Seeking Feedback: Structuring Capital + Sweat Equity Buy-In for a Growing HVAC Company
August 08, 2025
by a searcher from The Tulane University of New Orleans in New Orleans, LA, USA
I’ve been introduced to the owner of a well-established HVAC company in Louisiana. In business for nearly 8 years, the owner has 20+ years of industry experience.
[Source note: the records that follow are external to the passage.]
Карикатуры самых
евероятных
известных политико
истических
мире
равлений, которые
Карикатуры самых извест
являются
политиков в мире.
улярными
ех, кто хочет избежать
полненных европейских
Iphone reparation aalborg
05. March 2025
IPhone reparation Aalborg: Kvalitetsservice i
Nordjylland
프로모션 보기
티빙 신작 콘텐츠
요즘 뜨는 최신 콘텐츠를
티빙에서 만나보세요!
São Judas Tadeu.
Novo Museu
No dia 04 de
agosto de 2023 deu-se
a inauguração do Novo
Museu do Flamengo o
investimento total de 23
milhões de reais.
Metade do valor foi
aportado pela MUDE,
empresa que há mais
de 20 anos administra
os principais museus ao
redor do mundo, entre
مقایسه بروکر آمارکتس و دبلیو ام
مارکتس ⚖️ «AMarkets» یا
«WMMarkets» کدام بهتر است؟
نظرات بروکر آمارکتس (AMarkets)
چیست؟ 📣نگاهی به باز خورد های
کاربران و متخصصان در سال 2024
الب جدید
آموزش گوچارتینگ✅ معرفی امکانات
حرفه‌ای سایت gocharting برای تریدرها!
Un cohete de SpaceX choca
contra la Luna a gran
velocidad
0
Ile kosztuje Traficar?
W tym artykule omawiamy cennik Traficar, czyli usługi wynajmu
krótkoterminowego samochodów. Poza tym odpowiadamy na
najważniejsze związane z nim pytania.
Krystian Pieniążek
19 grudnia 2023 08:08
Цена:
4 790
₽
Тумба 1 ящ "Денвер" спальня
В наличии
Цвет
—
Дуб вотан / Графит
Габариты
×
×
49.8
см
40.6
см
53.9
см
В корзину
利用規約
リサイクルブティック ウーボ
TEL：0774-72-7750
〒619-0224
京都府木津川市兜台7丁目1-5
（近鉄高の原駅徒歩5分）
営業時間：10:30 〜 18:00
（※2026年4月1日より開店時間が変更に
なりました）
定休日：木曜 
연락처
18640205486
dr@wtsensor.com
While many contractors in the region are struggling for work, this company has consistent projects on the books, is expanding, and has multiple investor inquiries.
The owner isn’t actively looking to sell, but is open to a strategic partner who can help with:
o Recruiting HVAC technicians and staff (I have a statewide network I can leverage)
o Building out recurring revenue via service contracts (experience from oil & gas services)
o Identifying gaps in larger competitors’ offerings
o Providing strategic growth support while maintaining a family-owned culture
I would not be involved in daily operations, but I’d be an active partner on strategy, business development, and team-building — and I’m even open to going through HVAC school myself for a deeper technical understanding.
I’m meeting with the owner next week and want to come prepared with a reasonable buy-in structure that balances:
Capital investment (to support growth into a larger space and staffing)
Sweat equity (leveraging my network, contracts experience, and leadership background)
For those who’ve done deals like this:
1. What’s a fair percentage of ownership for a mix of capital + sweat equity?
2. How have you structured buy-ins for strategic partners versus daily operators?
3. Any pitfalls to watch out for in service businesses where the founder is still heavily involved?
Looking forward to your thoughts and experience.